__Work instruction__
Copy all the data exactly, except the pictures.

(Data records)
=== Section Start ===
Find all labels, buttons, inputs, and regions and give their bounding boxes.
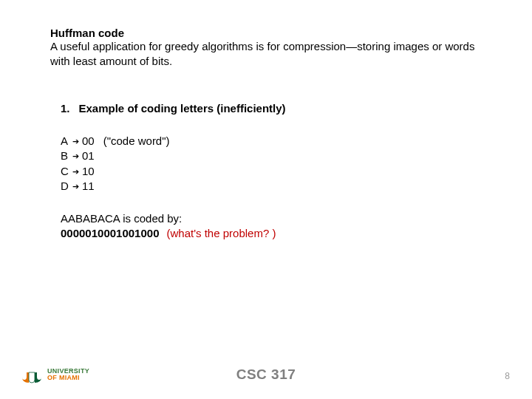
code-note: ("code word") — [103, 134, 170, 149]
university-logo: UNIVERSITY OF MIAMI — [21, 365, 89, 384]
code-letter: D — [61, 179, 71, 194]
section-number: 1. — [61, 102, 70, 115]
encoded-label: AABABACA is coded by: — [61, 211, 482, 226]
code-bits: 11 — [82, 179, 95, 194]
slide-title: Huffman code — [50, 27, 482, 39]
logo-text: UNIVERSITY OF MIAMI — [47, 368, 89, 381]
section-title: Example of coding letters (inefficiently… — [79, 102, 286, 115]
code-row: D ➔ 11 — [61, 179, 482, 194]
slide-intro: A useful application for greedy algorith… — [50, 39, 482, 68]
code-row: B ➔ 01 — [61, 149, 482, 163]
code-letter: C — [61, 164, 71, 179]
page-number: 8 — [505, 371, 510, 381]
arrow-icon: ➔ — [72, 151, 79, 162]
encoded-question: (what's the problem? ) — [166, 227, 276, 239]
code-bits: 10 — [82, 164, 95, 179]
arrow-icon: ➔ — [72, 136, 79, 147]
logo-line2: OF MIAMI — [47, 375, 89, 381]
encoded-block: AABABACA is coded by: 0000010001001000(w… — [61, 211, 482, 242]
code-bits: 00 — [82, 134, 95, 149]
encoded-bitstring: 0000010001001000 — [61, 227, 159, 239]
code-row: C ➔ 10 — [61, 164, 482, 179]
code-row: A ➔ 00 ("code word") — [61, 134, 482, 149]
code-letter: B — [61, 149, 71, 163]
arrow-icon: ➔ — [72, 166, 79, 177]
encoded-line: 0000010001001000(what's the problem? ) — [61, 226, 482, 241]
logo-u-icon — [21, 365, 43, 384]
arrow-icon: ➔ — [72, 181, 79, 192]
code-letter: A — [61, 134, 71, 149]
course-code: CSC 317 — [236, 366, 296, 383]
code-bits: 01 — [82, 149, 95, 163]
code-list: A ➔ 00 ("code word") B ➔ 01 C ➔ 10 D ➔ 1… — [61, 134, 482, 194]
svg-rect-0 — [29, 372, 35, 383]
section-heading: 1.Example of coding letters (inefficient… — [61, 102, 482, 115]
slide-content: Huffman code A useful application for gr… — [0, 0, 532, 242]
section-block: 1.Example of coding letters (inefficient… — [50, 102, 482, 242]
=== Section End ===
__Answer to this task__
Find all labels, buttons, inputs, and regions and give their bounding boxes.
code-note: ("code word") — [103, 134, 170, 149]
university-logo: UNIVERSITY OF MIAMI — [21, 365, 89, 384]
code-letter: D — [61, 179, 71, 194]
section-number: 1. — [61, 102, 70, 115]
encoded-label: AABABACA is coded by: — [61, 211, 482, 226]
code-bits: 11 — [82, 179, 95, 194]
slide-title: Huffman code — [50, 27, 482, 39]
logo-text: UNIVERSITY OF MIAMI — [47, 368, 89, 381]
section-title: Example of coding letters (inefficiently… — [79, 102, 286, 115]
code-row: D ➔ 11 — [61, 179, 482, 194]
slide-intro: A useful application for greedy algorith… — [50, 39, 482, 68]
code-row: B ➔ 01 — [61, 149, 482, 163]
code-letter: C — [61, 164, 71, 179]
page-number: 8 — [505, 371, 510, 381]
arrow-icon: ➔ — [72, 151, 79, 162]
encoded-question: (what's the problem? ) — [166, 227, 276, 239]
code-bits: 10 — [82, 164, 95, 179]
arrow-icon: ➔ — [72, 136, 79, 147]
logo-line2: OF MIAMI — [47, 375, 89, 381]
encoded-block: AABABACA is coded by: 0000010001001000(w… — [61, 211, 482, 242]
code-bits: 00 — [82, 134, 95, 149]
encoded-bitstring: 0000010001001000 — [61, 227, 159, 239]
code-row: C ➔ 10 — [61, 164, 482, 179]
code-row: A ➔ 00 ("code word") — [61, 134, 482, 149]
code-letter: B — [61, 149, 71, 163]
arrow-icon: ➔ — [72, 166, 79, 177]
encoded-line: 0000010001001000(what's the problem? ) — [61, 226, 482, 241]
logo-u-icon — [21, 365, 43, 384]
arrow-icon: ➔ — [72, 181, 79, 192]
code-letter: A — [61, 134, 71, 149]
course-code: CSC 317 — [236, 366, 296, 383]
code-bits: 01 — [82, 149, 95, 163]
code-list: A ➔ 00 ("code word") B ➔ 01 C ➔ 10 D ➔ 1… — [61, 134, 482, 194]
svg-rect-0 — [29, 372, 35, 383]
section-heading: 1.Example of coding letters (inefficient… — [61, 102, 482, 115]
slide-content: Huffman code A useful application for gr… — [0, 0, 532, 242]
section-block: 1.Example of coding letters (inefficient… — [50, 102, 482, 242]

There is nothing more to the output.